Your goal: Starting with the line where "pyautogui.click(x=<x>, y=<y>)" appears, print every line through the end of the entries below exactly as it stands, and leave out the pictures.

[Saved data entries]
**********

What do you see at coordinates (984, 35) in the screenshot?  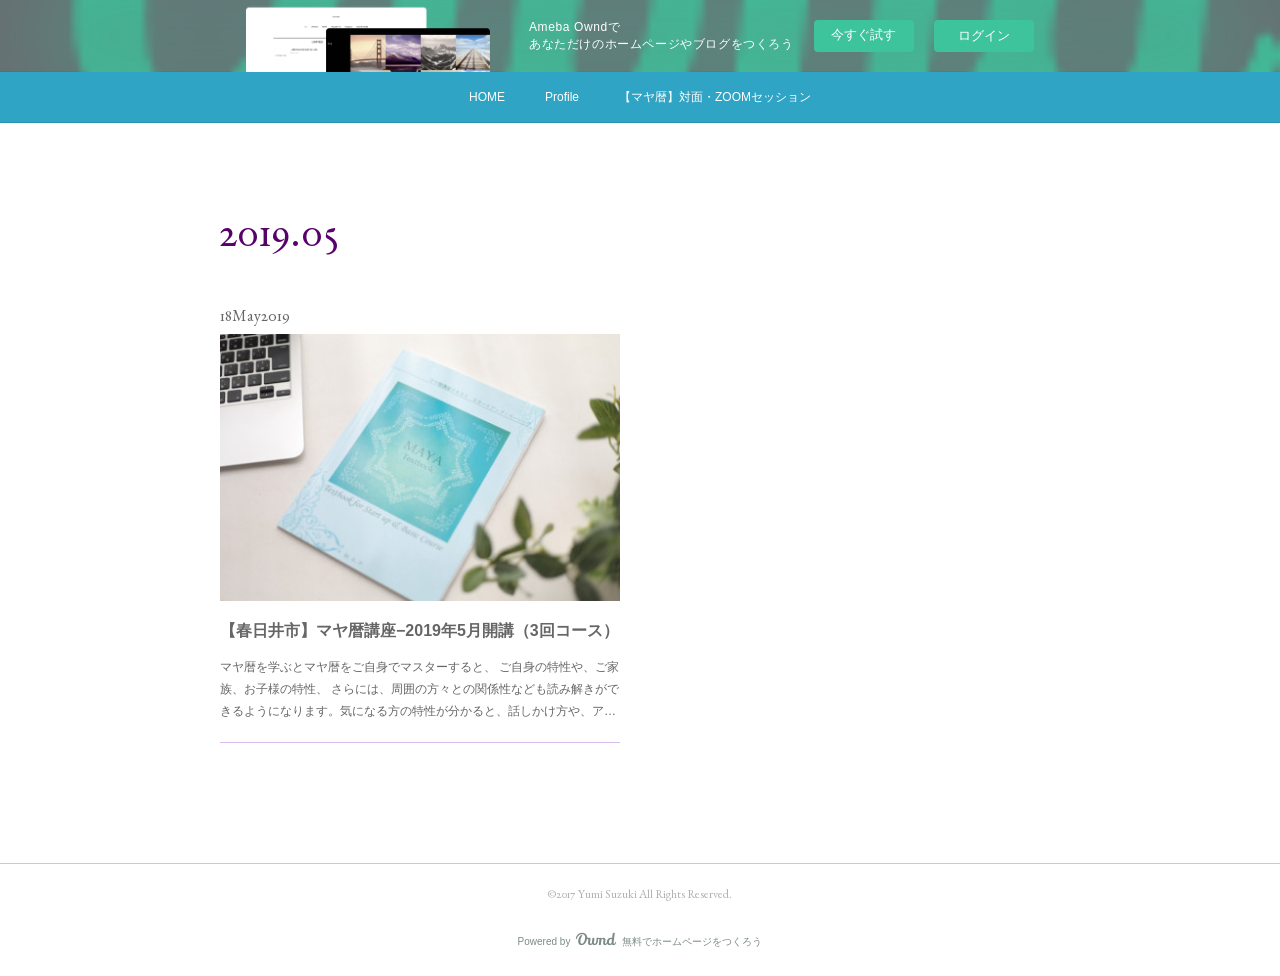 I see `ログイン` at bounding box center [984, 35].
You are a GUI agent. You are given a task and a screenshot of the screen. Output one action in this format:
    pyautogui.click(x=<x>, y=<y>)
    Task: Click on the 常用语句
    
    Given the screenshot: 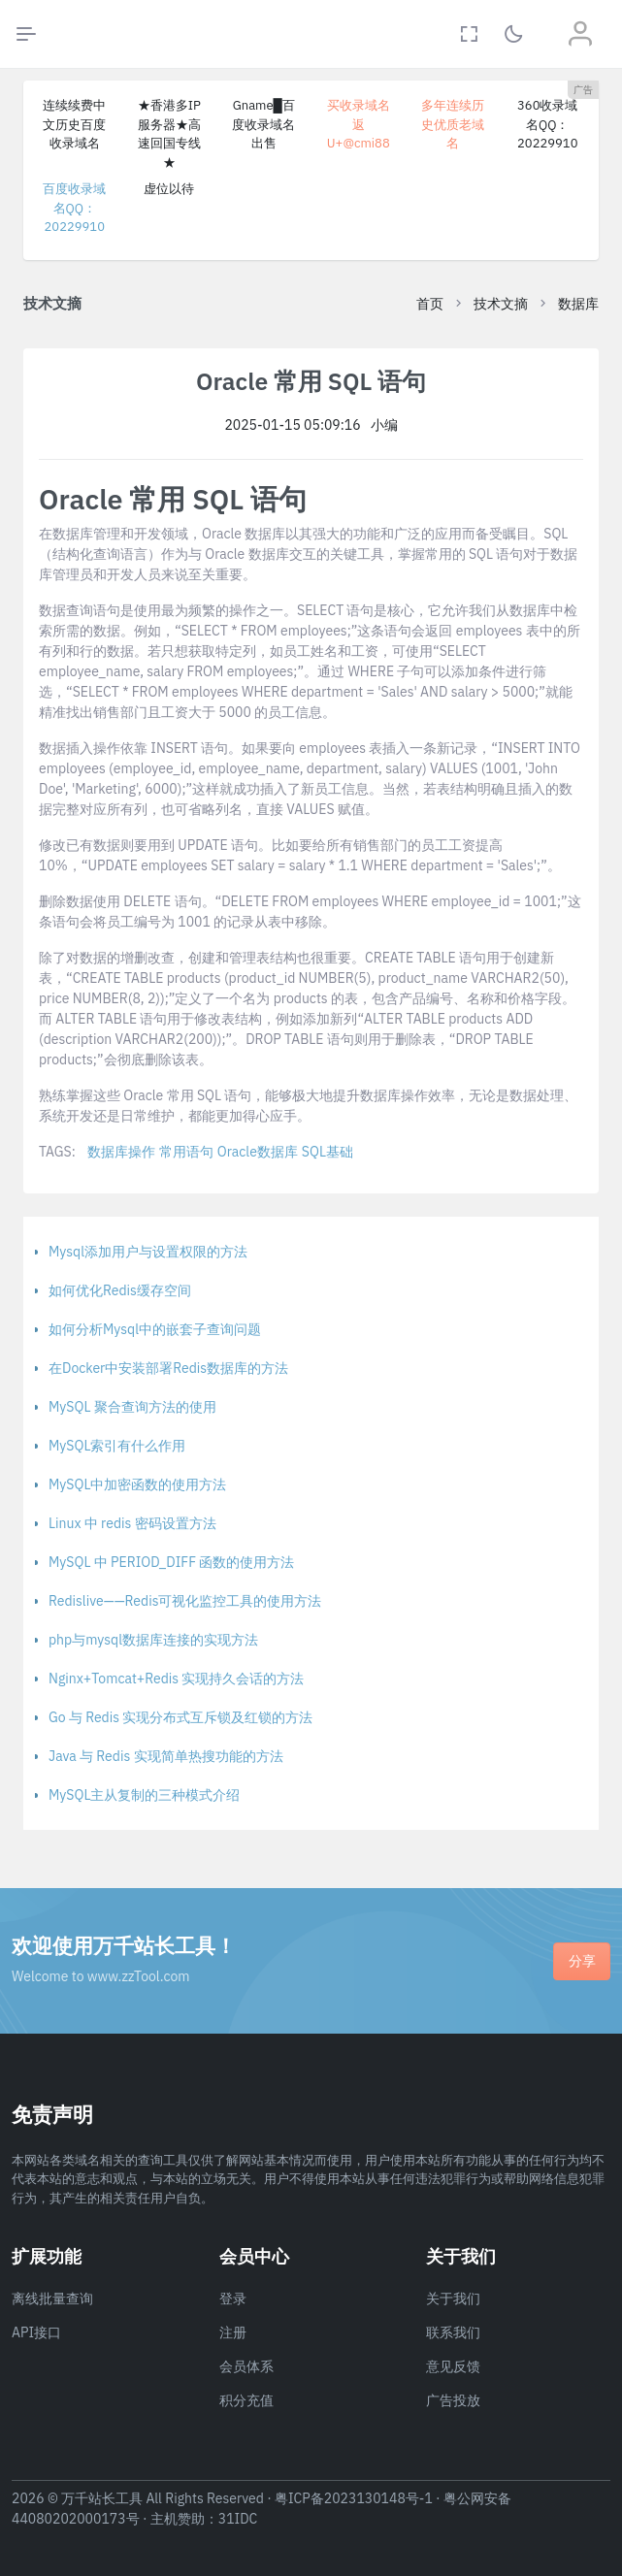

**********

Response area:
    pyautogui.click(x=<x>, y=<y>)
    Task: Click on the 常用语句
    
    Given the screenshot: 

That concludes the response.